Physical activity is important for all ages, including high school students. It helps keep bones and muscles strong, controls weight and lowers blood pressure. However, according to a 1999 document from the Centers for Disease Control and Prevention, only 19 percent of high school students are physically active for 20 minutes or more five days a week in PE class. This inactivity increases with age and school grade. But activity can be easily increased, regardless of gym space limitations.
Jump Rope Competitions
While jumping rope is a basic exercise, it provides multiple workout benefits without needing much space for movement. This exercise increases cardiovascular endurance, and its aerobic qualities help burn fat. Also, 15 to 20 minutes of jumping rope can provide a total-body workout. Provide jump ropes for each student. Upon your go command, students will begin jumping rope in an attempt to be the last man jumping. Once a person loses control of his rope or cannot continue, he is eliminated. Hold multiple contests. Provide incentives not to lose, such as assigning extra exercise to those who are eliminated.

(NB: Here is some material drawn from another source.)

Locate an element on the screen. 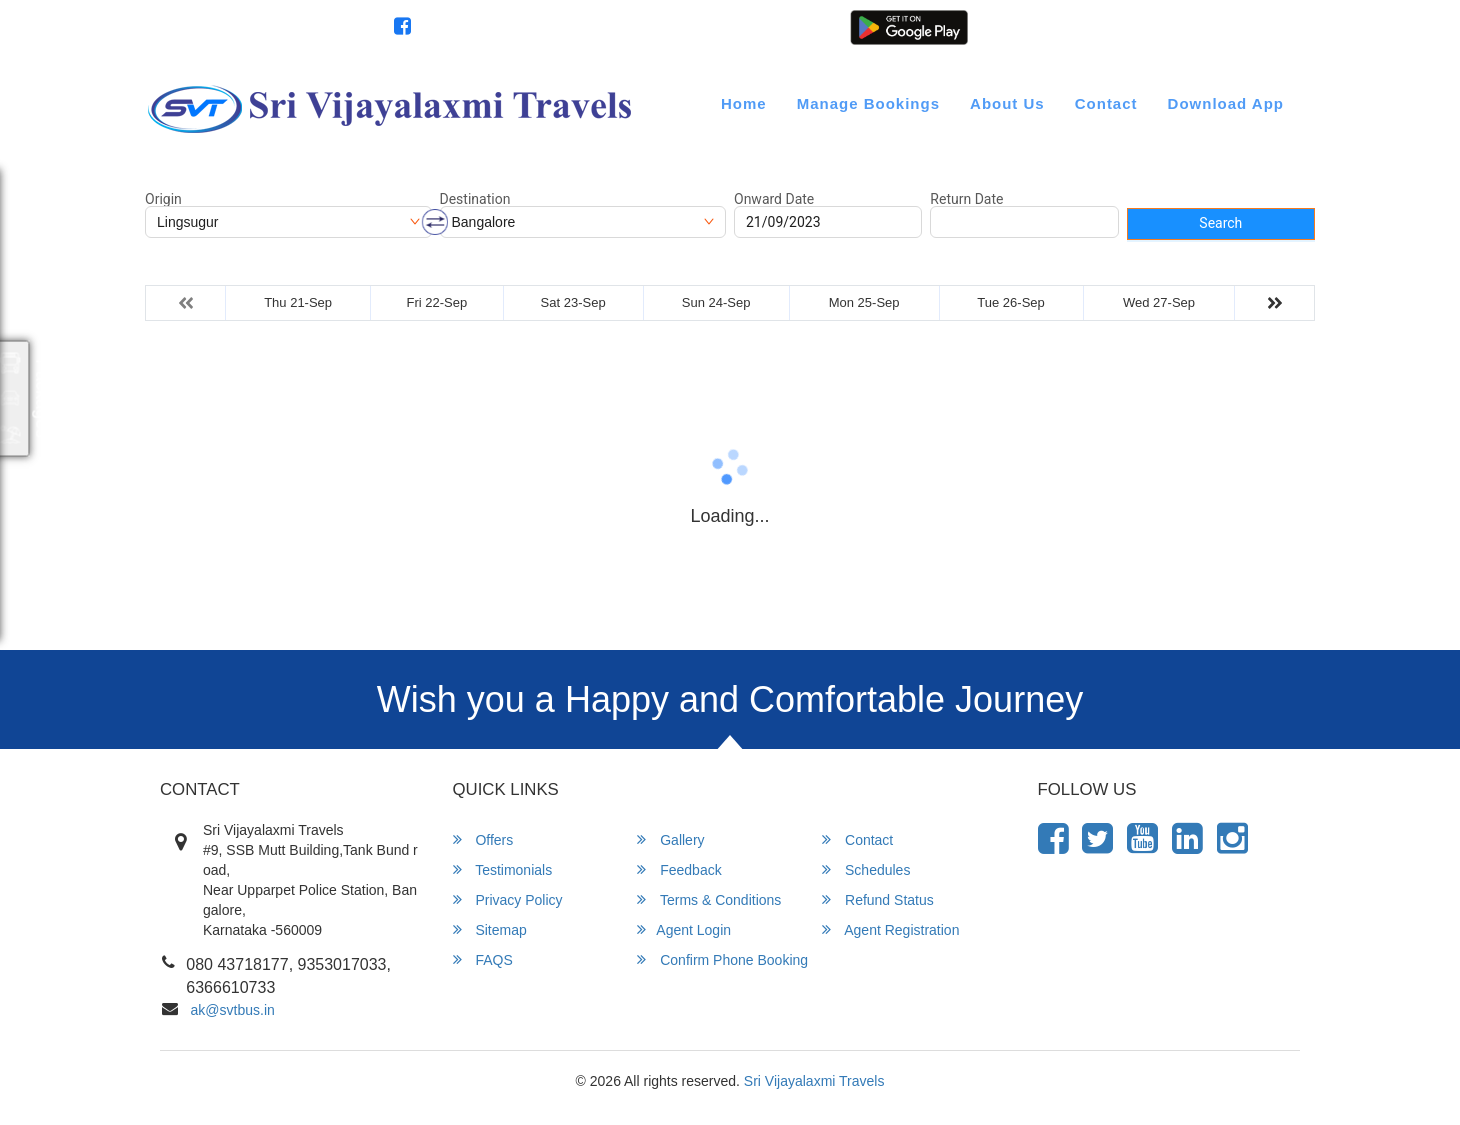 Image resolution: width=1460 pixels, height=1125 pixels. Fri 22-Sep is located at coordinates (436, 302).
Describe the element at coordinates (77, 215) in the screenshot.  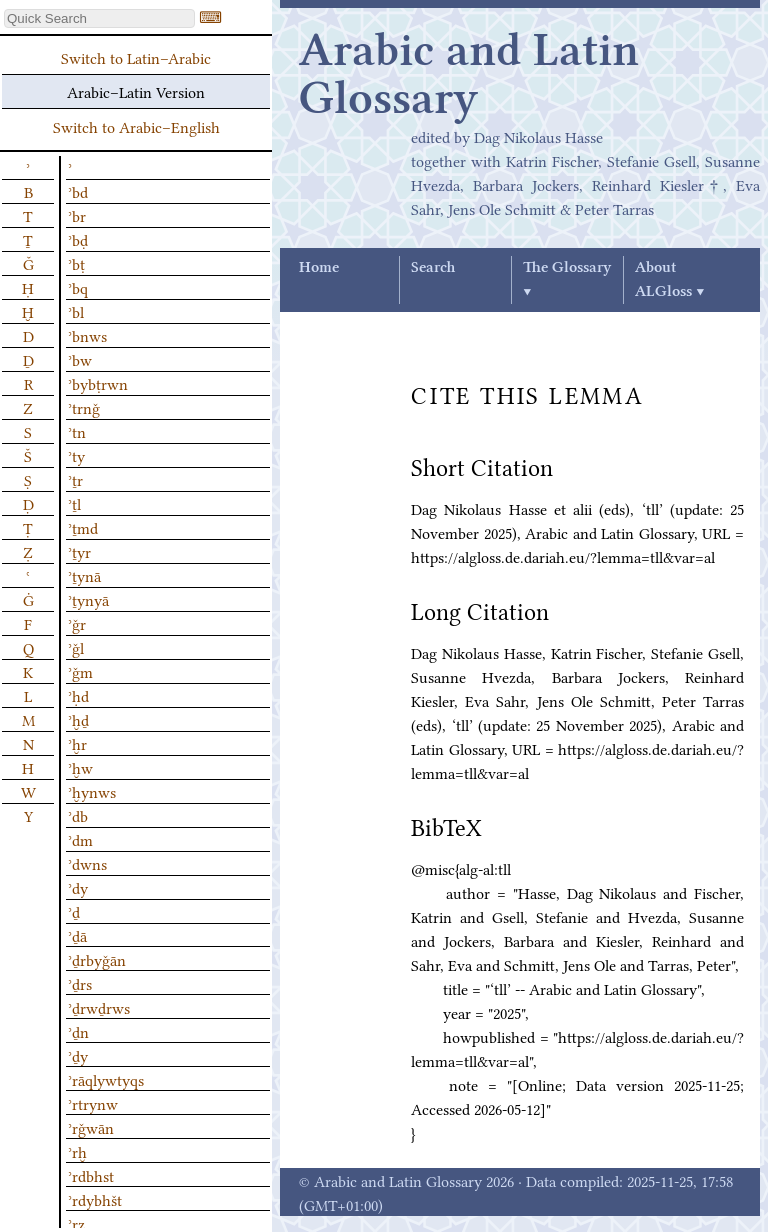 I see `ʾbr` at that location.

This game helps students with basic basketball skills, like dribbling. Students also learn to multitask and hone hand-eye coordination without needing much space. Hand each student a ball and have them scatter around the area. Upon your go, a student will dribble her ball using proper technique while trying to knock other students' balls away. She will continue in an attempt to be the last standing. Note that once a student's ball is knocked away, she must retrieve the ball and sit out the rest of the game. Play multiple games.
Dodgeball Mat Challenge
Dodgeball works your hand-eye coordination, throwing skills and aim in a confined setting. Separate students into equal groups and lay out as many mats as there are groups. Have each group stand on its designated mat and hand each group five soft foam balls. On go, a group will launch its balls at other groups without stepping off the mat. If a group member is hit or steps off the mat, he is out. If a ball is thrown and an opposing team member catches the ball, the thrower is out. However, once a team is out of balls and can't grasp nearby balls without stepping off the mat, the whole team must step completely off the mat to retrieve more balls. The amount of balls they get depends on their courage. During this retrieval, any team member hit is eliminated. The winner is the last person or last team standing.

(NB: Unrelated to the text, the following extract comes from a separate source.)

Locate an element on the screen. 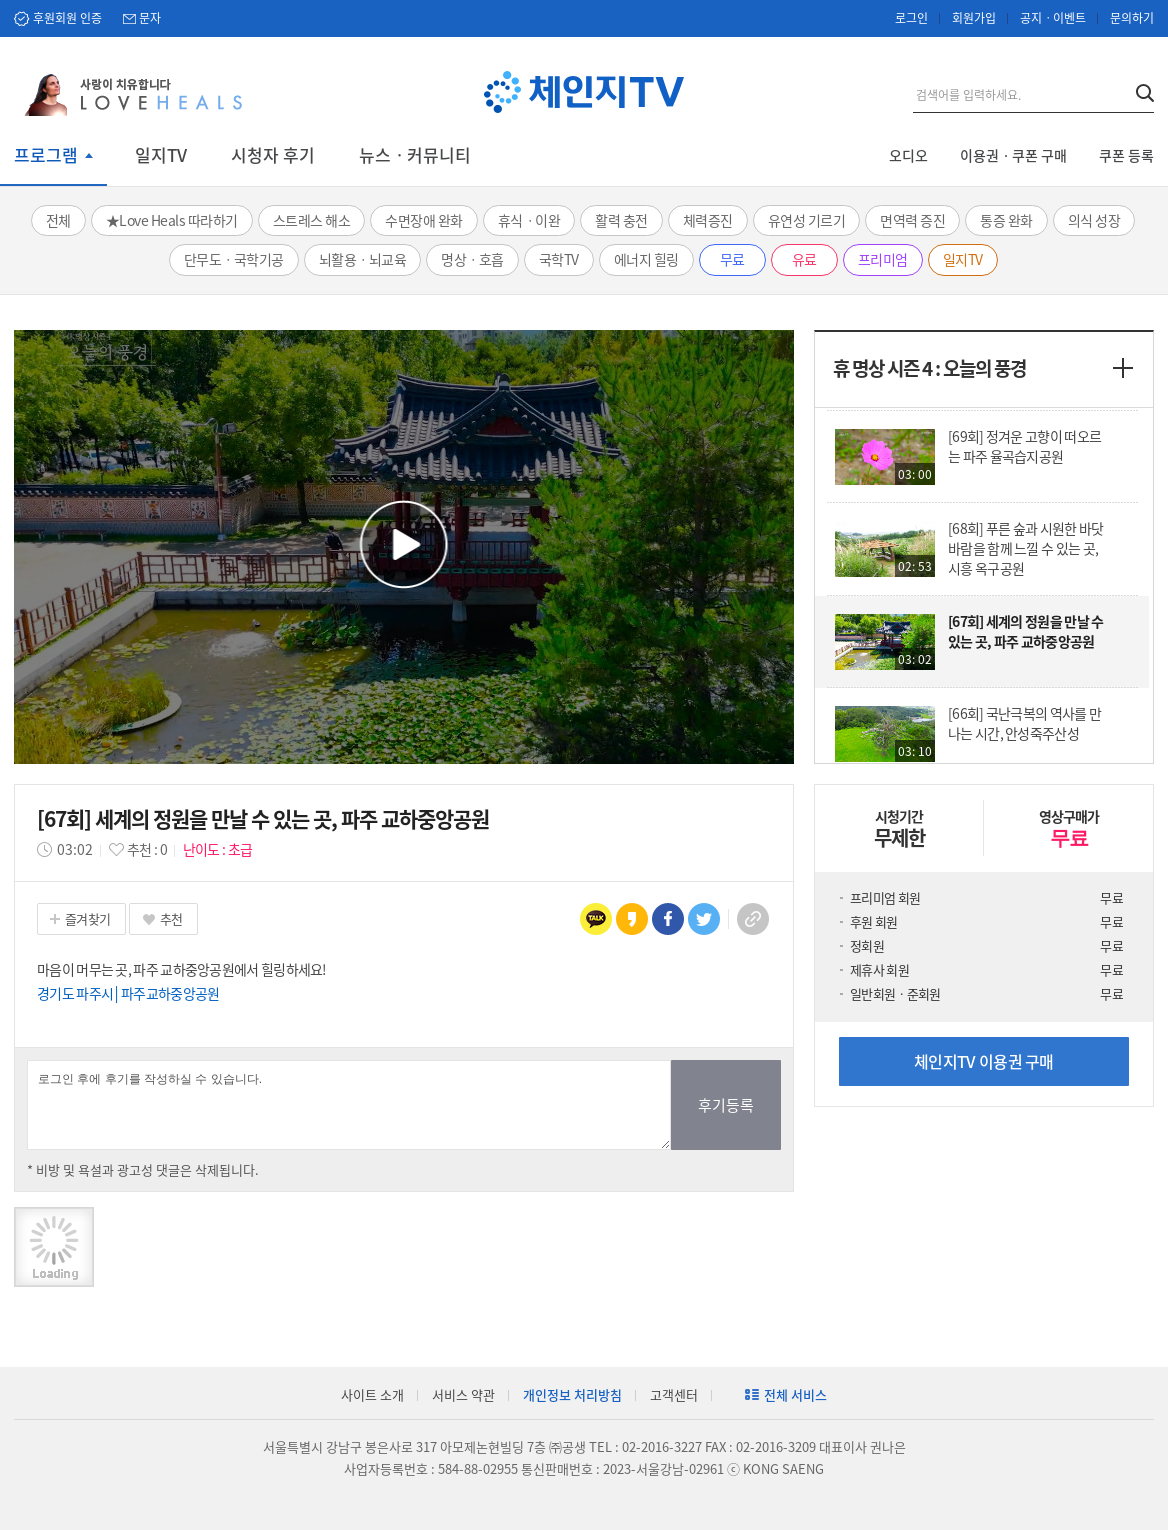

This exercise helps teamwork, balance and upper-body movement, and only requires the diameter of the gym. Separate the students into equal groups and hand each group 25 balls, a pen and paper. Designate a holder in each group. Upon your go, the team will hand balls to the holder for three minutes. The holder will attempt to hold as many balls as possible for 10 seconds without using clothes, walls or the floor as support. Once time is called, all holders will line up at one end of the gym, walk to the opposite side and return, careful not to drop any balls. Upon the holder's return, a team member will record the number of balls in his possession. The process is repeated, with each student taking a turn as the holder. After everyone has gone, the team will add up the recorded numbers. The team with the highest number wins. Note that students can't pick up any balls that drop when walking across the gym.